Wie ein Sprecher der Müllagentur Returo am Donnerstag in Bonn mitteilte, soll sich die Gesamtmenge auf 69.500 Tonnen Abfall belaufen. Bis Ende November werde der Abfall an die Müllverwertungsanlagen in Weisweiler, Kamp-Lintfort, Herten, Köln und Düsseldorf verteilt. Danach werde der Müll aus Italien zu den Müllverwertungsanlagen in Bonn, Leverkusen und Wuppertal gebracht.

Die Abfälle kommen in Containern per Bahn nach NRW und werden anschließend per Lkw zu den Anlagen transportiert. Unmittelbar vor der Verladung des Hausmülls in geschlossene Container wird die Fracht auf Radioaktivität geprüft. Im August war ein Container wegen schwach-radioaktiver Strahlung beanstandet und zurück nach Italien geschickt worden. Danach seien die Transporte ohne Zwischenfälle verlaufen, sagte der Returo-Sprecher. Allerdings seien von bisher geprüften 2900 Containern insgesamt sieben bereits in Neapel zurückgewiesen worden, weil leichte Strahlenwerte festgestellt worden seien.

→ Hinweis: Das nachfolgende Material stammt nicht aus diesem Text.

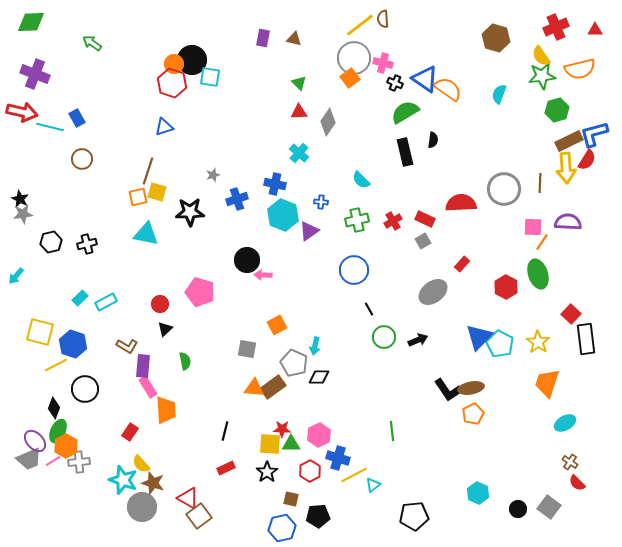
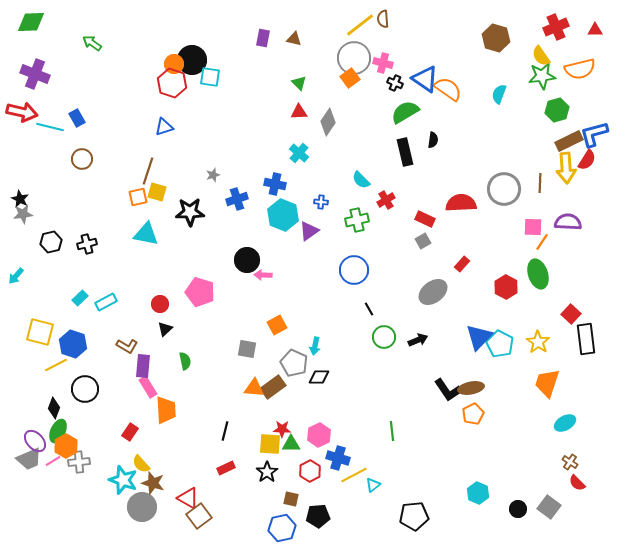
red cross at (393, 221): moved 7 px left, 21 px up
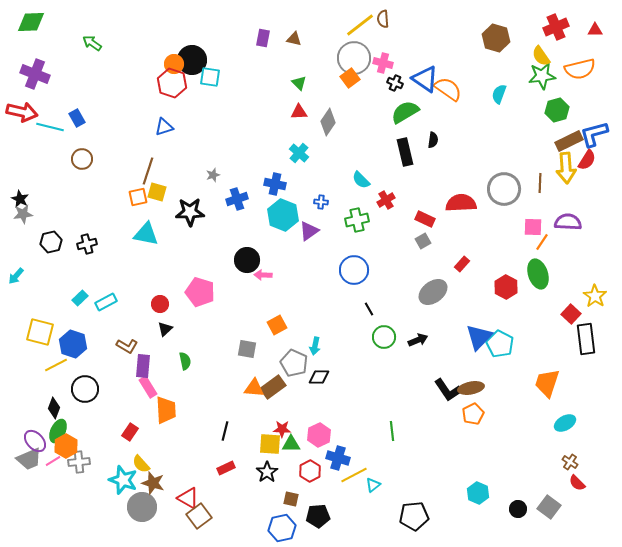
yellow star at (538, 342): moved 57 px right, 46 px up
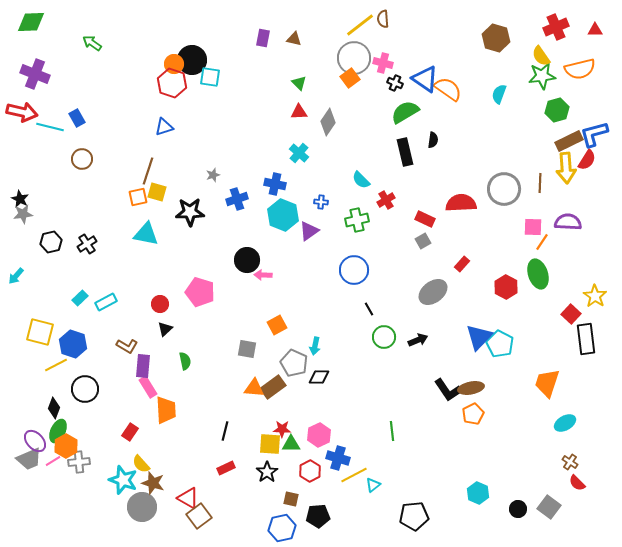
black cross at (87, 244): rotated 18 degrees counterclockwise
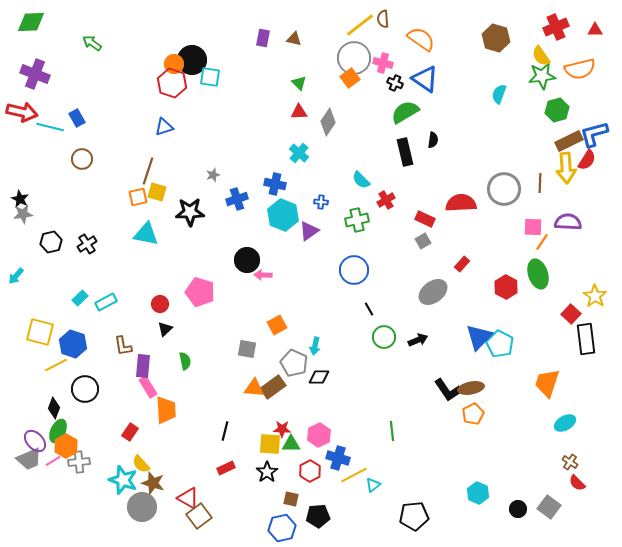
orange semicircle at (448, 89): moved 27 px left, 50 px up
brown L-shape at (127, 346): moved 4 px left; rotated 50 degrees clockwise
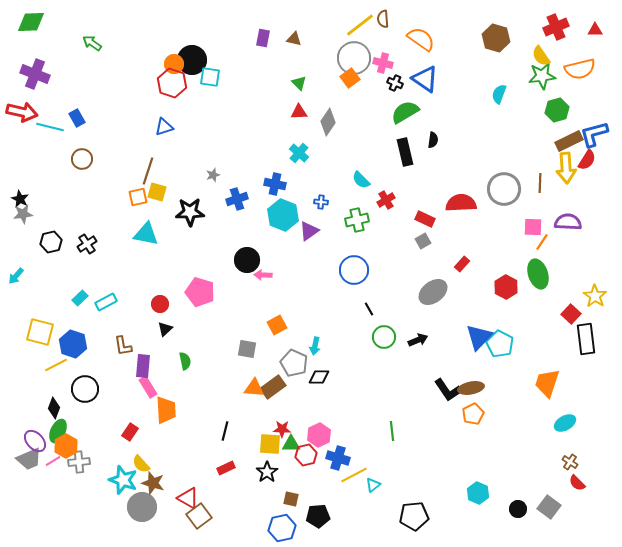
red hexagon at (310, 471): moved 4 px left, 16 px up; rotated 15 degrees clockwise
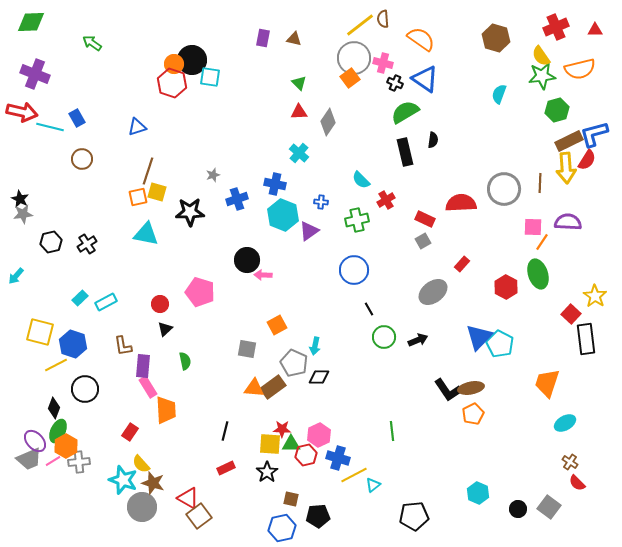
blue triangle at (164, 127): moved 27 px left
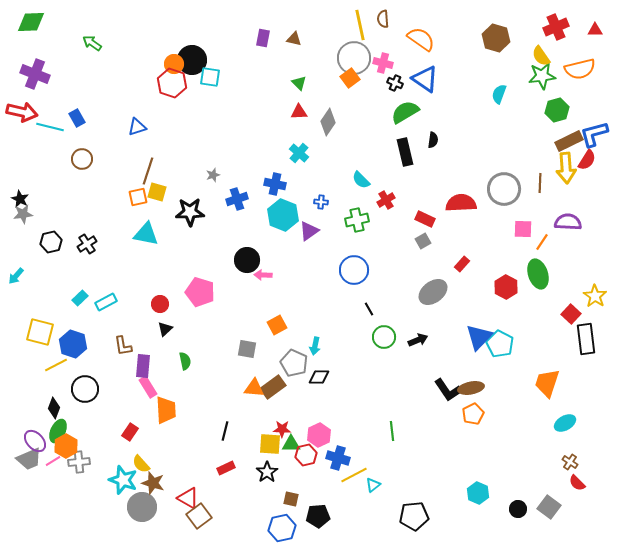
yellow line at (360, 25): rotated 64 degrees counterclockwise
pink square at (533, 227): moved 10 px left, 2 px down
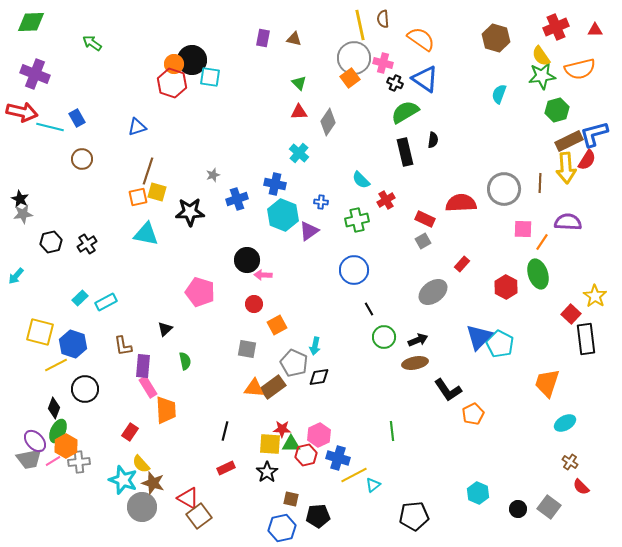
red circle at (160, 304): moved 94 px right
black diamond at (319, 377): rotated 10 degrees counterclockwise
brown ellipse at (471, 388): moved 56 px left, 25 px up
gray trapezoid at (29, 459): rotated 12 degrees clockwise
red semicircle at (577, 483): moved 4 px right, 4 px down
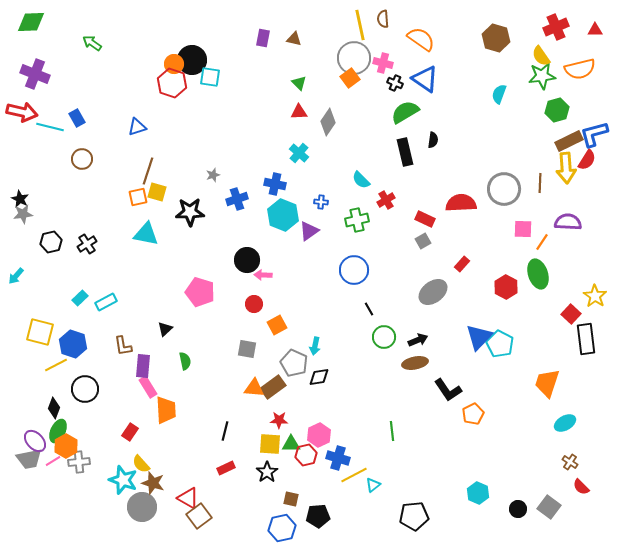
red star at (282, 429): moved 3 px left, 9 px up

Die Lieferung von Abfällen aus Neapel geht zurück auf ein Hilfeersuchen der italienischen Regierung an die Bundesrepublik Deutschland. Auch die in Bonn und Leverkusen ansässige Firma Returo hatte daraufhin einen Vertrag mit dem Sonderkommissariat in Neapel über die Lieferung und Verwertung von Hausmüll abgeschlossen.